Australia's job market recorded better-than-expected job gains in November, with the number of employed persons (on a seasonally adjusted basis) increasing by 39,100 after increasing by 15,200 in October (revised from 9,800), well above the consensus forecast for an increase of 20,000. The unemployment rate increased to 5.7 percent in November from 5.6 percent in October, a three year low, while the labour force participation rate rose from 64.4 to 64.6
For the second consecutive month, full-time jobs drove the increase in headline employment. The number of persons employed full-time rose by 39,300 in November after increasing by 45,700 in October. This follows sharp falls in full-time employment seen in September and July. Part-time employment, meanwhile, was virtually unchanged in November, falling by just 200 persons, after a drop of 31,700 in October and big increases in September and August. These latest moves have partly reversed the recent shift from full-time to part-time employment, though the trend remains broadly intact. Since the start of the year, seasonally-adjust full-time employment has fallen by 45,800 persons, while part-time employment has risen by 126,500 persons.

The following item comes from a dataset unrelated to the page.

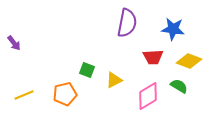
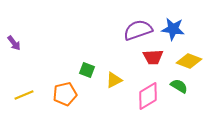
purple semicircle: moved 11 px right, 7 px down; rotated 120 degrees counterclockwise
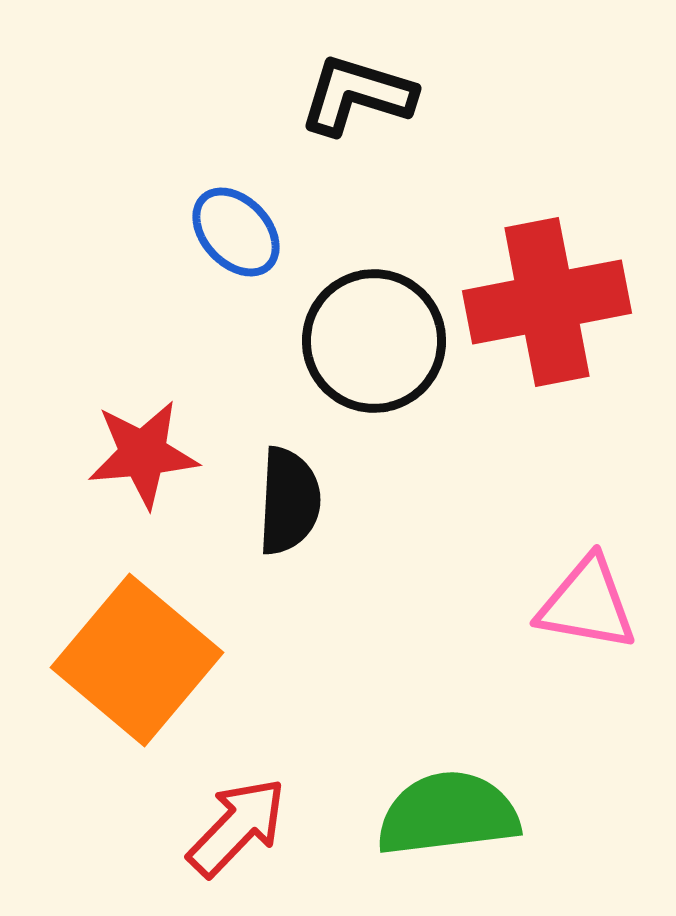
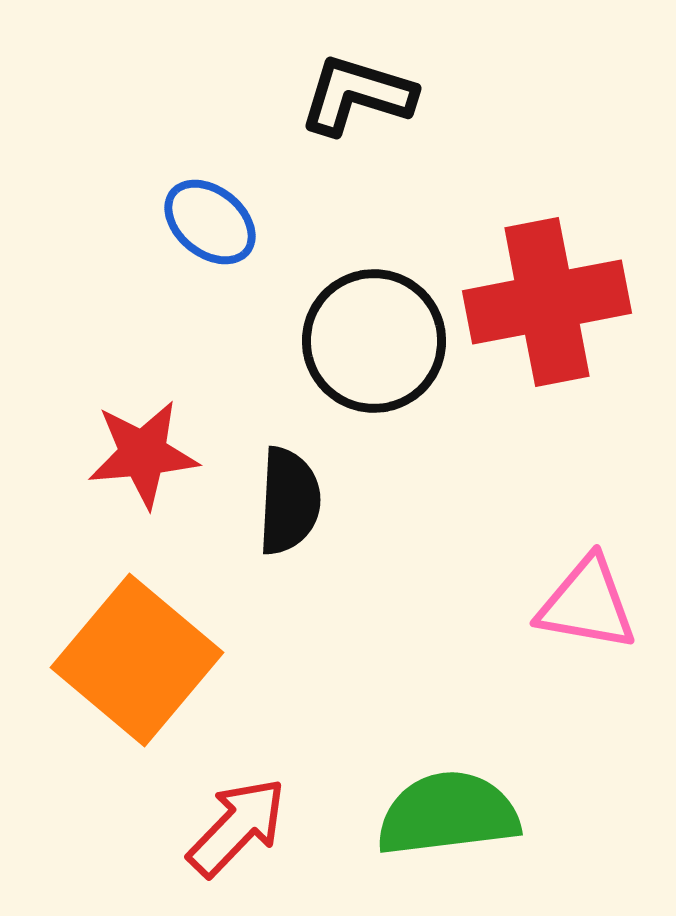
blue ellipse: moved 26 px left, 10 px up; rotated 8 degrees counterclockwise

The number of unemployed persons rose by around 17,000 in November, pushing the unemployment rate up to 5.7 percent. This was mainly driven by around 15,000 more people looking for full-time work, with the participation rate also increasing from a ten-year low of 64.4 percent to 64.6 percent. This may indicate greater confidence among job-seekers about employment prospects.
Although today's data shows that the unemployment rate remain relatively low and that the participation rate has picked up slightly, additional analysis published by officials shows that the rate of underemployment remains high. Since early 2015, the trend unemployment rate has fallen by 0.5 percentage points to 5.7 percent, but the trend underemployment rate has remained steady at a series record high of 8.5 percent.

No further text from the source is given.